The way he is looking at me, he’s probably thinking about the frailty of my life, and how having nine lives would be a drastic improvement. It’s a sweet thought, but I don’t agree with his assessment. “I don’t know, cats are so serious all the time, and all they do is sit around, completely self-absorbed. Dogs have fun and are kind and want to spend every moment with the people they love. Plus they are true friends, sometimes to a fault. Emotionally, and even socially, I think I’d rather have one dog life than nine cat lives.”

“Really?”

I nod. “Positive. I’ve been a bit of cat for the past few years. I’m ready to be a dog.”

The waitress walking by must’ve overheard that last bit, because she gives me an odd look.

Tanner sees it too and busts up laughing.

Awkward!

He takes a sip of water and draws another question from the envelope. “Oh boy,” he says very slowly after reading it. “You’re not going to like this.”

“You can’t be serious. How come I keep getting the bad ones?”

“Just dumb luck, I guess.” There is a twinkle in his eye that I can’t quite read.

“Here goes. ‘What was the name of your last boyfriend, and what did you like most and least about him?’” The twinkle in his eye grows.

“Wait a minute!” I snatch the paper from his hand and read it out loud. “‘Sunrise or sunset, and why?’” He’s been making up his own questions the whole time! “Oh, you’re a trickster, Tanner Rich.”

“And you’re awesome, Ann Bennett.”

My heart does a backflip, and it doesn’t even hurt! I LOVE hearing him say that. Just like I love the sound of his laughter. I even love the fact that he is interested enough in me to make up personal questions. “So this means I win, right? Cheaters always lose.”

“That’s fair. But you’re still welcome to answer the questions. If you want.”

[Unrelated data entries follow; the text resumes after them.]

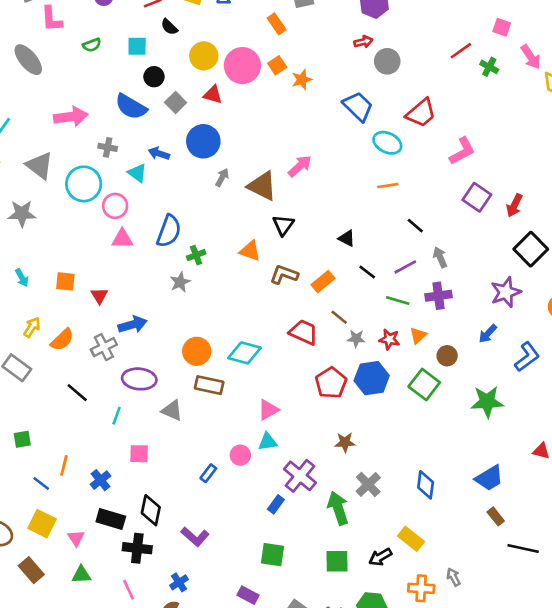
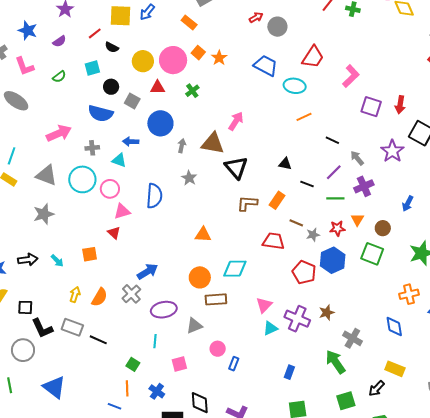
black triangle: (283, 225) -> (236, 167), size x1.4
orange triangle: (250, 251) -> (203, 235), moved
green cross: (196, 255) -> (192, 91), moved
gray star: (180, 282) -> (189, 178), moved
purple star: (506, 292) -> (392, 151), moved
red triangle: (99, 296) -> (114, 233), moved
black line: (77, 393) -> (98, 340), moved
gray triangle: (172, 410) -> (194, 326), turned -30
green square: (22, 439) -> (133, 364), moved, turned -32
pink circle: (240, 455) -> (218, 349), moved
purple cross: (300, 476) -> (297, 319), moved
orange cross: (421, 588) -> (409, 294), moved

“Actually, those are both easy questions. I’ve never had a boyfriend, and I definitely choose sunrises over sunsets.”

“Why sunrises?”

I suddenly wish I hadn’t volunteered to answer the question. Not that it’s any big secret, only that I don’t want to be all gloom-and-doom when we’re having such a good time. “Just…because. Sunsets are an end, you know…and I’m more in favor of new beginnings. Every day I wake up and there’s a new day ahead of me…it’s a good day.”